Friday, December 27, 2013

Zosimus/Rechabites project at Leuven

OLD TESTAMENT PSEUDEPIGRAPHA WATCH: Zosime (Réchabites) is a project on The Story of Zosimus/The History of the Rechabites at the Catholic University of Leuven headed by Prof. Jean-Claude Haelewyck. It includes French translations of the Greek text and two Syriac versions.

I have a couple of relevant conference papers from 2003 online: The Rechabites in Patristic and Parabiblical Literature and Is the Story of Zosimus Really a Jewish Composition?

Thursday, December 26, 2013

J. Wright on the birth of Moses

DR. JACOB L. WRIGHT: The Birth of Moses: Between Bible and Midrash: A Supplementary Approach (
What we witness in this brief study is the extent to which rabbinic tradition stands in direct continuity to the formation of the biblical text. The earliest biblical account of Moses’s birth responds to questions about his origins. A later preface responds to the problems posed by the older account, and both texts in turn provoked new attempts by the rabbis to solve the remaining problems in the text. In this way we can trace how the multilayered pearls of our tradition evolved from the agitating sands of time.

SBL 2014


Wednesday, December 25, 2013


MERRY CHRISTMAS to all those celebrating!

Posts of Christmases past are collected here and links.

Tuesday, December 24, 2013

Oliver, Torah Praxis after 70 CE

Isaac W. Oliver

Torah Praxis after 70 CE
Reading Matthew and Luke-Acts as Jewish Texts

Many consider the gospel of Matthew to be one of the most "Jewish" texts of the New Testament. Luke-Acts, on the other hand, has traditionally been viewed as a very "Greek" and Gentile-Christian text. Isaac W. Oliver challenges this dichotomy, reading Matthew and Luke-Acts not only against their Jewish "background" but as early Jewish literature.

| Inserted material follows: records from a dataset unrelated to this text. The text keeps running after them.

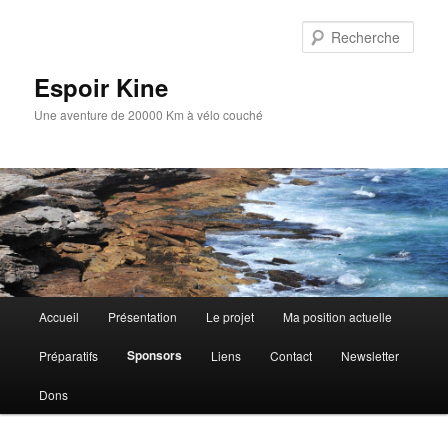
Aller
au
Rech
contenu
principal
Espoir Kine
Une aventure de 20000 Km à vélo couché
Menu
Accueil
Présentation
Le projet
Ma position actuelle
principal
Sponsors
Préparatifs
Liens
Contact
Newsletter
Dons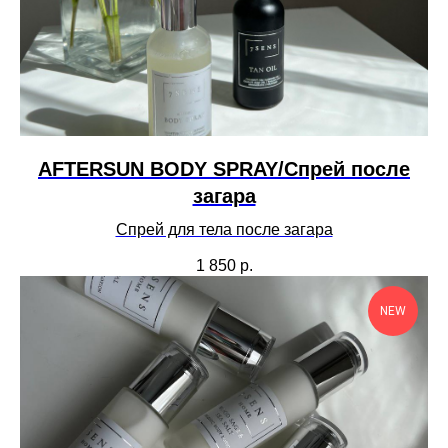
AFTERSUN BODY SPRAY/Спрей после
загара
Спрей для тела после загара
1 850
р.
NEW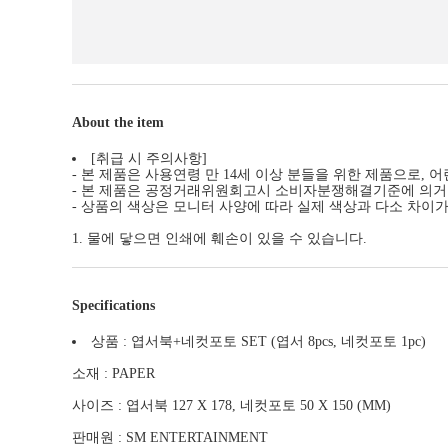
About the item
[취급 시 주의사항]
- 본 제품은 사용연령 만 14세 이상 분들을 위한 제품으로, 
- 본 제품은 공정거래위원회고시 소비자분쟁해결기준에 의거 
- 상품의 색상은 모니터 사양에 따라 실제 색상과 다소 차이가
1. 물에 닿으면 인쇄에 훼손이 있을 수 있습니다.
Specifications
상품 : 엽서북+네컷포토 SET (엽서 8pcs, 네컷포토 1pc)
소재 : PAPER
사이즈 : 엽서북 127 X 178, 네컷포토 50 X 150 (MM)
판매원 : SM ENTERTAINMENT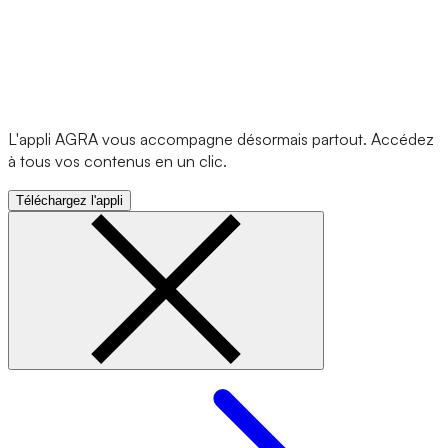
L'appli AGRA vous accompagne désormais partout. Accédez
à tous vos contenus en un clic.
Téléchargez l'appli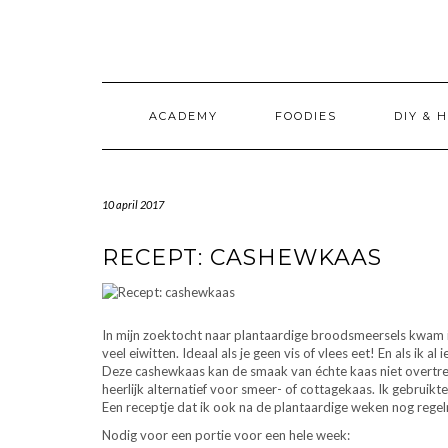
Doorgaan
naar
inhoud
ACADEMY
FOODIES
DIY & 
10 april 2017
RECEPT: CASHEWKAAS
In mijn zoektocht naar plantaardige broodsmeersels kwam i
veel eiwitten. Ideaal als je geen vis of vlees eet! En als ik a
Deze cashewkaas kan de smaak van échte kaas niet overtref
heerlijk alternatief voor smeer- of cottagekaas. Ik gebruikt
Een receptje dat ik ook na de plantaardige weken nog rege
Nodig voor een portie voor een hele week: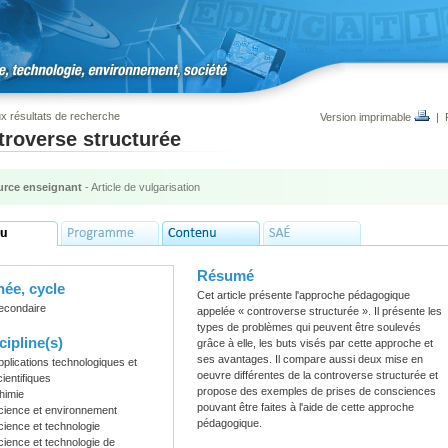
x résultats de recherche
Version imprimable
|
troverse structurée
rce enseignant
- Article de vulgarisation
Résumé
ée, cycle
Cet article présente l'approche pédagogique
econdaire
appelée « controverse structurée ». Il présente les
types de problèmes qui peuvent être soulevés
cipline(s)
grâce à elle, les buts visés par cette approche et
ses avantages. Il compare aussi deux mise en
pplications technologiques et
oeuvre différentes de la controverse structurée et
cientifiques
propose des exemples de prises de consciences
himie
pouvant être faites à l'aide de cette approche
cience et environnement
pédagogique.
cience et technologie
cience et technologie de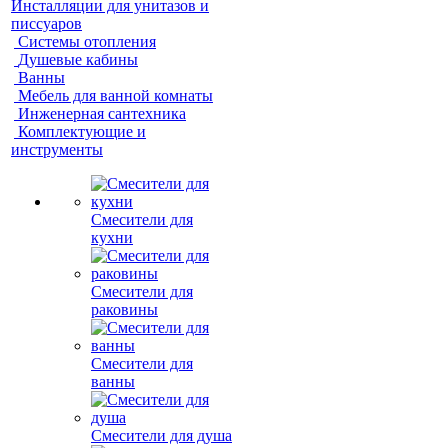
Инсталляции для унитазов и
писсуаров
Системы отопления
Душевые кабины
Ванны
Мебель для ванной комнаты
Инженерная сантехника
Комплектующие и
инструменты
Смесители для
кухни
Смесители для
раковины
Смесители для
ванны
Смесители для душа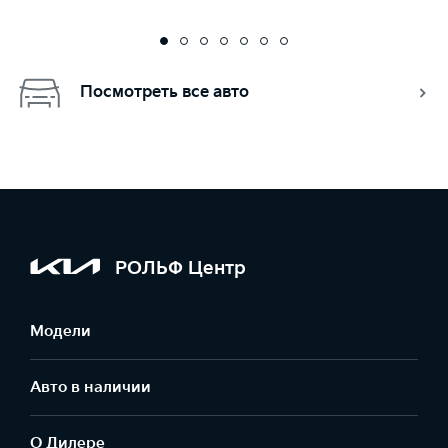
Посмотреть все авто
РОЛЬФ Центр
Модели
Авто в наличии
О Дилере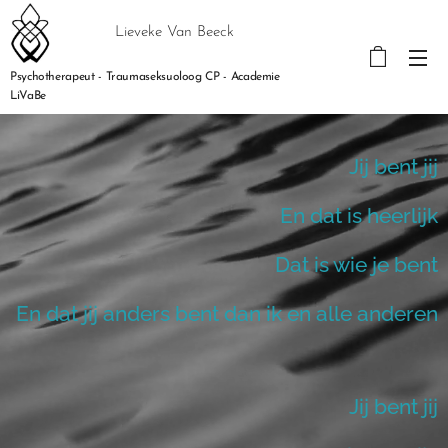
Lieveke Van Beeck
Psychotherapeut - Traumaseksuoloog CP - Academie
LiVaBe
Jij bent jij
En dat is heerlijk
Dat is wie je bent
En dat jij anders bent dan ik en alle anderen
Jij bent jij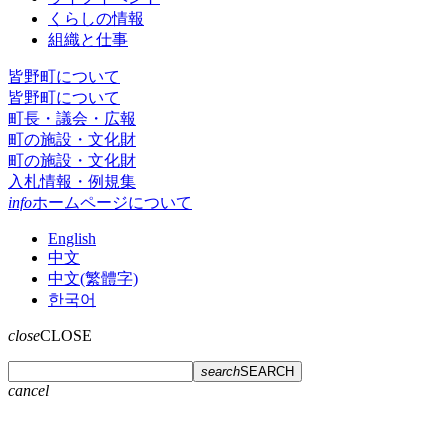
くらしの情報
組織と仕事
皆野町について
皆野町について
町長・議会・広報
町の施設・文化財
町の施設・文化財
入札情報・例規集
info
ホームページについて
English
中文
中文(繁體字)
한국어
close
CLOSE
search
SEARCH
cancel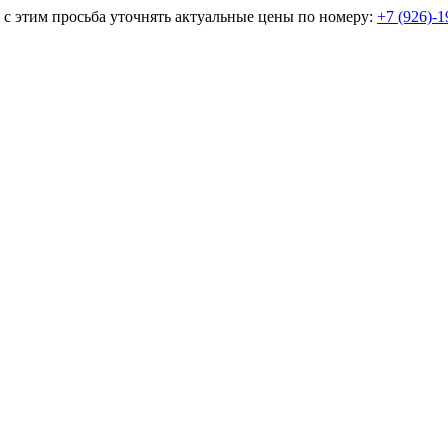
и с этим просьба уточнять актуальные цены по номеру:
+7 (926)-1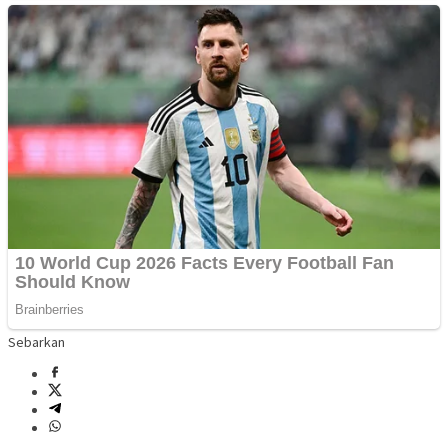
Sebarkan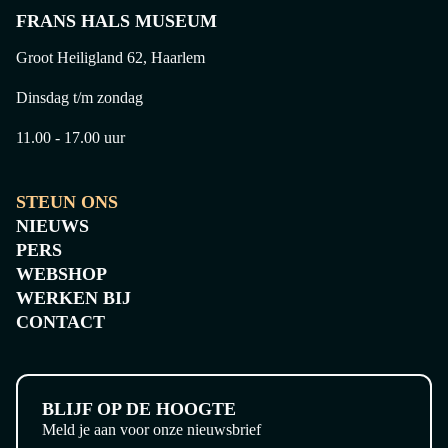
FRANS HALS MUSEUM
Groot Heiligland 62, Haarlem
Dinsdag t/m zondag
11.00 - 17.00 uur
STEUN ONS
NIEUWS
PERS
WEBSHOP
WERKEN BIJ
CONTACT
BLIJF OP DE HOOGTE
Meld je aan voor onze nieuwsbrief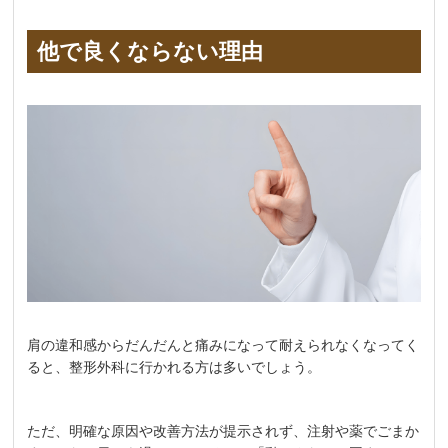
他で良くならない理由
肩の違和感からだんだんと痛みになって耐えられなくなってく
ると、整形外科に行かれる方は多いでしょう。
ただ、明確な原因や改善方法が提示されず、注射や薬でごまか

He explores the question of Torah praxis, especially its ritual aspects, in each writing. By assessing their attitude toward three central markers of Jewish identity - Sabbath, kashrut, and circumcision - Oliver argues that both Matthew and Luke affirm the perpetuation of Torah observance within the Jesus movement, albeit by differentiating which Mosaic commandments are incumbent upon Jewish and Gentile followers of Jesus. Luke proves to be just as "Jewish" as his cousin Matthew in so far as his affirmation of the Mosaic Torah is concerned. The evidence in both Matthew and Luke-Acts suggests that Jewish practices such as the Sabbath and even circumcision continued to enjoy a prominent status in the Jesus movement even after 70 CE, and that Jewish followers of Jesus played an important and integral role in the formation of the ekklesia well throughout the latter third of the first century CE.

Monday, December 23, 2013

Reviews of Olson on the Animal Apocalypse and Martone on the Bar Kokhba letters

1. Andrew Perrin reviews Daniel Olson, A New Reading of the Animal Apocalypse of 1 Enoch: ‘All Nations Shall be Blessed.’

2. Juan C. Ossandón reviews Corrado Martone, Lettere di Bar Kokhba.
The two books have also been noted here and here.

Sunday, December 22, 2013

El-Badawi, The Qur'an and the Aramaic Gospel Traditions

The Qur'an and the Aramaic Gospel Traditions
By Emran El-Badawi

This book is a study of related passages found in the Arabic Qur’an and the Aramaic Gospels, i.e. the Gospels preserved in the Syriac and Christian Palestinian Aramaic dialects. It builds upon the work of traditional Muslim scholars, including al-Biqa‘i (d. ca. 808/1460) and al-Suyu?i (d. 911/1505), who wrote books examining connections between the Qur’an on the one hand, and Biblical passages and Aramaic terminology on the other, as well as modern western scholars, including Sidney Griffith who argue that pre-Islamic Arabs accessed the Bible in Aramaic.

The Qur’an and the Aramaic Gospel Traditions examines the history of religious movements in the Middle East from 180-632 CE, explaining Islam as a response to the disunity of the Aramaic speaking churches. It then compares the Arabic text of the Qur’an and the Aramaic text of the Gospels under four main themes: the prophets; the clergy; the divine; and the apocalypse. Among the findings of this book are that the articulator as well as audience of the Qur’an were monotheistic in origin, probably bilingual, culturally sophisticated and accustomed to the theological debates that raged between the Aramaic speaking churches.

Arguing that the Qur’an’s teachings and ethics echo Jewish-Christian conservatism, this book will be of interest to students and scholars of Religion, History, and Literature.